Please repeat all of the listing exactly.

************

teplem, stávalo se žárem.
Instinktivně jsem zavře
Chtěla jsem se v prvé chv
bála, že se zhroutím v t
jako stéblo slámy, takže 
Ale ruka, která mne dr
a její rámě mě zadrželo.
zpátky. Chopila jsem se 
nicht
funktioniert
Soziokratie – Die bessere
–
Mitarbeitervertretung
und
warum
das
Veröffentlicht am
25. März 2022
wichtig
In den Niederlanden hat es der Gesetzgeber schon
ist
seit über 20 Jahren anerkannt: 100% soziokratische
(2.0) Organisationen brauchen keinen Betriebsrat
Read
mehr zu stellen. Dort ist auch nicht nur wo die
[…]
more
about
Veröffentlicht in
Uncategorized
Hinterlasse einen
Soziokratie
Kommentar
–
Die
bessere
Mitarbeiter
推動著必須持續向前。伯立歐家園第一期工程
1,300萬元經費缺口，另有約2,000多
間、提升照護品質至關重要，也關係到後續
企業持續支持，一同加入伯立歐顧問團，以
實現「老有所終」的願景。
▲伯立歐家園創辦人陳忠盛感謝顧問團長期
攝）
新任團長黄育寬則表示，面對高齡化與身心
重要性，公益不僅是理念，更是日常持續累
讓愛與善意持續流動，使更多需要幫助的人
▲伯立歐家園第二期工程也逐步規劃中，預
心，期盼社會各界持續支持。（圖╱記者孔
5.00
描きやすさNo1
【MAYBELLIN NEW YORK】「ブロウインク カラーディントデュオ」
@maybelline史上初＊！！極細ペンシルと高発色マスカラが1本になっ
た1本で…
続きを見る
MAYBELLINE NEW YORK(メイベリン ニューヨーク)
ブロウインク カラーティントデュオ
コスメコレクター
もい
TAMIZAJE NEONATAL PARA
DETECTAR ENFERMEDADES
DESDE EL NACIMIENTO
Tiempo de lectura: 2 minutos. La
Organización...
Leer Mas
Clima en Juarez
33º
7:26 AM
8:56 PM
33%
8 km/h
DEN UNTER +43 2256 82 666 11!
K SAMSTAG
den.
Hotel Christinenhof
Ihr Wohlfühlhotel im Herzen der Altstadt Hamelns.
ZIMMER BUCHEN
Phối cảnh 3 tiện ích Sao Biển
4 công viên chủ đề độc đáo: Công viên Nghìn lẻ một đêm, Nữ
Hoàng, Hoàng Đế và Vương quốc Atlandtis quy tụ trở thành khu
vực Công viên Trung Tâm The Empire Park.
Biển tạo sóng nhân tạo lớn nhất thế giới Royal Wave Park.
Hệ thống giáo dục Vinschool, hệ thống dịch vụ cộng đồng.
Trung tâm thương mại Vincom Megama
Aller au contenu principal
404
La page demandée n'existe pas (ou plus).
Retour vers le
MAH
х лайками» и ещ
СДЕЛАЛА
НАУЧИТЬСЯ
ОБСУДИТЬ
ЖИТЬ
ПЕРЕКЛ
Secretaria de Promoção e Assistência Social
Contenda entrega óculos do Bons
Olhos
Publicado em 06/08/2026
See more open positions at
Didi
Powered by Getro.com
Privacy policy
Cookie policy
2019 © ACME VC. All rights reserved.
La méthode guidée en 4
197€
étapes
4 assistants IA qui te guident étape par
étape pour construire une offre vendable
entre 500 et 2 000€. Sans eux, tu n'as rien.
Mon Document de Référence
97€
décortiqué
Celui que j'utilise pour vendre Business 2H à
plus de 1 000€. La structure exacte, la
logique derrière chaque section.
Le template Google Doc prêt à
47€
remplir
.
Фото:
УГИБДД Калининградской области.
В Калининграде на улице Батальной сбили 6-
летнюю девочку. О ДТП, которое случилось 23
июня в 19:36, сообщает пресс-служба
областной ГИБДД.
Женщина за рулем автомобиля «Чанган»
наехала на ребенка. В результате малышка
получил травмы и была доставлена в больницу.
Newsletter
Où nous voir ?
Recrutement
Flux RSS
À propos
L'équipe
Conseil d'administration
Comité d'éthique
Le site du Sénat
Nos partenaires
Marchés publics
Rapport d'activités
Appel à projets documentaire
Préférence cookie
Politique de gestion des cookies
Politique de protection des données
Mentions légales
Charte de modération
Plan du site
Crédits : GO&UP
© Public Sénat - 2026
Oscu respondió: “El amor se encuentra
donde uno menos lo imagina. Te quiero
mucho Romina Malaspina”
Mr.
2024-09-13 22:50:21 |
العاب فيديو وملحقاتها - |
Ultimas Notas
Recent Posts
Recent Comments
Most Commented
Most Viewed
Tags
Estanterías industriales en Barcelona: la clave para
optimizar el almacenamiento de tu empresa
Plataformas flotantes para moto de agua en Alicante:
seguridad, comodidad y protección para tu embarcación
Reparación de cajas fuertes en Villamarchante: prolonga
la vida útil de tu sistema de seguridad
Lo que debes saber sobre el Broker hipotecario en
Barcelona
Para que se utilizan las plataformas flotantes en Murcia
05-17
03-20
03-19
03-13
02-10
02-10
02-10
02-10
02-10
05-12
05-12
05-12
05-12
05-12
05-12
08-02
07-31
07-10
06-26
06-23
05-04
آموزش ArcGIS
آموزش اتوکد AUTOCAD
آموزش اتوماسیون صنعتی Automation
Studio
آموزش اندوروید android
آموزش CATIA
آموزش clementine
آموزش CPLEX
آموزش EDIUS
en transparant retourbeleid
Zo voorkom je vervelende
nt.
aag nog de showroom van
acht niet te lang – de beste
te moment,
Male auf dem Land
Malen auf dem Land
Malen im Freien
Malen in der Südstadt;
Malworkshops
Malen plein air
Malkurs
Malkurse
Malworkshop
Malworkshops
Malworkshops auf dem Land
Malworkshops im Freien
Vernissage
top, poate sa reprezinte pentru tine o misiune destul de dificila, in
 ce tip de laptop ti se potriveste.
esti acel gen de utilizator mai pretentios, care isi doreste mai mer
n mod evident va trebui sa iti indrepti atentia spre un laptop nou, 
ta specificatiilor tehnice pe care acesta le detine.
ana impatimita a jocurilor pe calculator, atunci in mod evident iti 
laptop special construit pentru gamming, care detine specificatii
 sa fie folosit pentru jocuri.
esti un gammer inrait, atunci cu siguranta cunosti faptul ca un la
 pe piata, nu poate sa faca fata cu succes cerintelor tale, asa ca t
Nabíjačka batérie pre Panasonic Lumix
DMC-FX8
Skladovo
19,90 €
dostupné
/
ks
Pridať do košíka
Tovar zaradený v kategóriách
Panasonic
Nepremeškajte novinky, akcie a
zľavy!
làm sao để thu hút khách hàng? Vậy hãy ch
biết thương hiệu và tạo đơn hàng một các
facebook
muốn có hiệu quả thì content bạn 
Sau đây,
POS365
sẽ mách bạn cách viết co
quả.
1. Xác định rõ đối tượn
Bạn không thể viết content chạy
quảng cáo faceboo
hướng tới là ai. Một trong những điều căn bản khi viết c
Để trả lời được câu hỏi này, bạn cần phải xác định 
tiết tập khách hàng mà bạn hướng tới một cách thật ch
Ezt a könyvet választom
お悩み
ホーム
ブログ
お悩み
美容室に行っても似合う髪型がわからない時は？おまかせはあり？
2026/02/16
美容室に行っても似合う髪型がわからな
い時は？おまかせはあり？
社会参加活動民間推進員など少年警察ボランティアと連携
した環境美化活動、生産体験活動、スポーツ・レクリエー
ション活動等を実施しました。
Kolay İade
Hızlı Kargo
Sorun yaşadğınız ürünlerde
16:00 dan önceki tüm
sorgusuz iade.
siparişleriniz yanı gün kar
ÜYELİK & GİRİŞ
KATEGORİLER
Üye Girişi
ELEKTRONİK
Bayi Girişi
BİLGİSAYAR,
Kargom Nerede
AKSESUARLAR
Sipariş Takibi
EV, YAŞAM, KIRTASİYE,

************

(Solution for this task):
teplem, stávalo se žárem.
Instinktivně jsem zavře
Chtěla jsem se v prvé chv
bála, že se zhroutím v t
jako stéblo slámy, takže 
Ale ruka, která mne dr
a její rámě mě zadrželo.
zpátky. Chopila jsem se 
nicht
funktioniert
Soziokratie – Die bessere
–
Mitarbeitervertretung
und
warum
das
Veröffentlicht am
25. März 2022
wichtig
In den Niederlanden hat es der Gesetzgeber schon
ist
seit über 20 Jahren anerkannt: 100% soziokratische
(2.0) Organisationen brauchen keinen Betriebsrat
Read
mehr zu stellen. Dort ist auch nicht nur wo die
[…]
more
about
Veröffentlicht in
Uncategorized
Hinterlasse einen
Soziokratie
Kommentar
–
Die
bessere
Mitarbeiter
推動著必須持續向前。伯立歐家園第一期工程
1,300萬元經費缺口，另有約2,000多
間、提升照護品質至關重要，也關係到後續
企業持續支持，一同加入伯立歐顧問團，以
實現「老有所終」的願景。
▲伯立歐家園創辦人陳忠盛感謝顧問團長期
攝）
新任團長黄育寬則表示，面對高齡化與身心
重要性，公益不僅是理念，更是日常持續累
讓愛與善意持續流動，使更多需要幫助的人
▲伯立歐家園第二期工程也逐步規劃中，預
心，期盼社會各界持續支持。（圖╱記者孔
5.00
描きやすさNo1
【MAYBELLIN NEW YORK】「ブロウインク カラーディントデュオ」
@maybelline史上初＊！！極細ペンシルと高発色マスカラが1本になっ
た1本で…
続きを見る
MAYBELLINE NEW YORK(メイベリン ニューヨーク)
ブロウインク カラーティントデュオ
コスメコレクター
もい
TAMIZAJE NEONATAL PARA
DETECTAR ENFERMEDADES
DESDE EL NACIMIENTO
Tiempo de lectura: 2 minutos. La
Organización...
Leer Mas
Clima en Juarez
33º
7:26 AM
8:56 PM
33%
8 km/h
DEN UNTER +43 2256 82 666 11!
K SAMSTAG
den.
Hotel Christinenhof
Ihr Wohlfühlhotel im Herzen der Altstadt Hamelns.
ZIMMER BUCHEN
Phối cảnh 3 tiện ích Sao Biển
4 công viên chủ đề độc đáo: Công viên Nghìn lẻ một đêm, Nữ
Hoàng, Hoàng Đế và Vương quốc Atlandtis quy tụ trở thành khu
vực Công viên Trung Tâm The Empire Park.
Biển tạo sóng nhân tạo lớn nhất thế giới Royal Wave Park.
Hệ thống giáo dục Vinschool, hệ thống dịch vụ cộng đồng.
Trung tâm thương mại Vincom Megama
Aller au contenu principal
404
La page demandée n'existe pas (ou plus).
Retour vers le
MAH
х лайками» и ещ
СДЕЛАЛА
НАУЧИТЬСЯ
ОБСУДИТЬ
ЖИТЬ
ПЕРЕКЛ
Secretaria de Promoção e Assistência Social
Contenda entrega óculos do Bons
Olhos
Publicado em 06/08/2026
See more open positions at
Didi
Powered by Getro.com
Privacy policy
Cookie policy
2019 © ACME VC. All rights reserved.
La méthode guidée en 4
197€
étapes
4 assistants IA qui te guident étape par
étape pour construire une offre vendable
entre 500 et 2 000€. Sans eux, tu n'as rien.
Mon Document de Référence
97€
décortiqué
Celui que j'utilise pour vendre Business 2H à
plus de 1 000€. La structure exacte, la
logique derrière chaque section.
Le template Google Doc prêt à
47€
remplir
.
Фото:
УГИБДД Калининградской области.
В Калининграде на улице Батальной сбили 6-
летнюю девочку. О ДТП, которое случилось 23
июня в 19:36, сообщает пресс-служба
областной ГИБДД.
Женщина за рулем автомобиля «Чанган»
наехала на ребенка. В результате малышка
получил травмы и была доставлена в больницу.
Newsletter
Où nous voir ?
Recrutement
Flux RSS
À propos
L'équipe
Conseil d'administration
Comité d'éthique
Le site du Sénat
Nos partenaires
Marchés publics
Rapport d'activités
Appel à projets documentaire
Préférence cookie
Politique de gestion des cookies
Politique de protection des données
Mentions légales
Charte de modération
Plan du site
Crédits : GO&UP
© Public Sénat - 2026
Oscu respondió: “El amor se encuentra
donde uno menos lo imagina. Te quiero
mucho Romina Malaspina”
Mr.
2024-09-13 22:50:21 |
العاب فيديو وملحقاتها - |
Ultimas Notas
Recent Posts
Recent Comments
Most Commented
Most Viewed
Tags
Estanterías industriales en Barcelona: la clave para
optimizar el almacenamiento de tu empresa
Plataformas flotantes para moto de agua en Alicante:
seguridad, comodidad y protección para tu embarcación
Reparación de cajas fuertes en Villamarchante: prolonga
la vida útil de tu sistema de seguridad
Lo que debes saber sobre el Broker hipotecario en
Barcelona
Para que se utilizan las plataformas flotantes en Murcia
05-17
03-20
03-19
03-13
02-10
02-10
02-10
02-10
02-10
05-12
05-12
05-12
05-12
05-12
05-12
08-02
07-31
07-10
06-26
06-23
05-04
آموزش ArcGIS
آموزش اتوکد AUTOCAD
آموزش اتوماسیون صنعتی Automation
Studio
آموزش اندوروید android
آموزش CATIA
آموزش clementine
آموزش CPLEX
آموزش EDIUS
en transparant retourbeleid
Zo voorkom je vervelende
nt.
aag nog de showroom van
acht niet te lang – de beste
te moment,
Male auf dem Land
Malen auf dem Land
Malen im Freien
Malen in der Südstadt;
Malworkshops
Malen plein air
Malkurs
Malkurse
Malworkshop
Malworkshops
Malworkshops auf dem Land
Malworkshops im Freien
Vernissage
top, poate sa reprezinte pentru tine o misiune destul de dificila, in
 ce tip de laptop ti se potriveste.
esti acel gen de utilizator mai pretentios, care isi doreste mai mer
n mod evident va trebui sa iti indrepti atentia spre un laptop nou, 
ta specificatiilor tehnice pe care acesta le detine.
ana impatimita a jocurilor pe calculator, atunci in mod evident iti 
laptop special construit pentru gamming, care detine specificatii
 sa fie folosit pentru jocuri.
esti un gammer inrait, atunci cu siguranta cunosti faptul ca un la
 pe piata, nu poate sa faca fata cu succes cerintelor tale, asa ca t
Nabíjačka batérie pre Panasonic Lumix
DMC-FX8
Skladovo
19,90 €
dostupné
/
ks
Pridať do košíka
Tovar zaradený v kategóriách
Panasonic
Nepremeškajte novinky, akcie a
zľavy!
làm sao để thu hút khách hàng? Vậy hãy ch
biết thương hiệu và tạo đơn hàng một các
facebook
muốn có hiệu quả thì content bạn 
Sau đây,
POS365
sẽ mách bạn cách viết co
quả.
1. Xác định rõ đối tượn
Bạn không thể viết content chạy
quảng cáo faceboo
hướng tới là ai. Một trong những điều căn bản khi viết c
Để trả lời được câu hỏi này, bạn cần phải xác định 
tiết tập khách hàng mà bạn hướng tới một cách thật ch
Ezt a könyvet választom
お悩み
ホーム
ブログ
お悩み
美容室に行っても似合う髪型がわからない時は？おまかせはあり？
2026/02/16
美容室に行っても似合う髪型がわからな
い時は？おまかせはあり？
社会参加活動民間推進員など少年警察ボランティアと連携
した環境美化活動、生産体験活動、スポーツ・レクリエー
ション活動等を実施しました。
Kolay İade
Hızlı Kargo
Sorun yaşadğınız ürünlerde
16:00 dan önceki tüm
sorgusuz iade.
siparişleriniz yanı gün kar
ÜYELİK & GİRİŞ
KATEGORİLER
Üye Girişi
ELEKTRONİK
Bayi Girişi
BİLGİSAYAR,
Kargom Nerede
AKSESUARLAR
Sipariş Takibi
EV, YAŞAM, KIRTASİYE,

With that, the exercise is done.